- _Exercise aim_
Everything from the line containing "Kurtaxe ist" through the final line of the listing below should be given again, word for word, and nothing else.

- _Data provided_
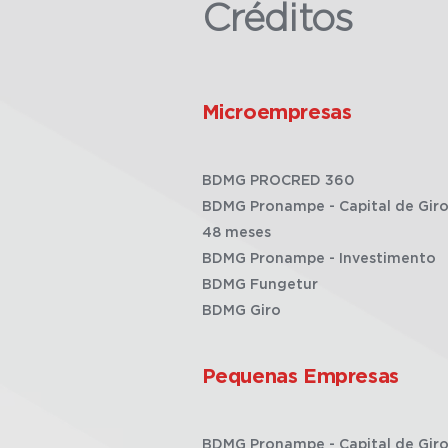
Créditos
Microempresas
BDMG PROCRED 360
BDMG Pronampe - Capital de Giro
48 meses
BDMG Pronampe - Investimento
BDMG Fungetur
BDMG Giro
Pequenas Empresas
BDMG Pronampe - Capital de Giro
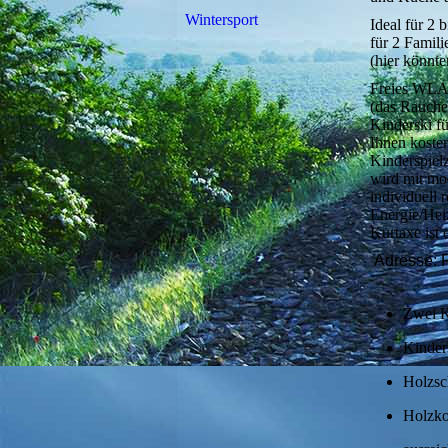
Wintersport
Ideal für 2 
für 2 Famil
(hier könnte
Freies WLA
(das Rauchen
Kinderski fü
Ihnen koste
Kinderspielz
wird mit mo
individuell 
Energie/Hei
Kurtaxe ist 
Adresse: F
Zwei K
Kinder
Holzsch
Holzko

- _Solution for this problem_
Kurtaxe ist 
Adresse: F
Zwei K
Kinder
Holzsch
Holzko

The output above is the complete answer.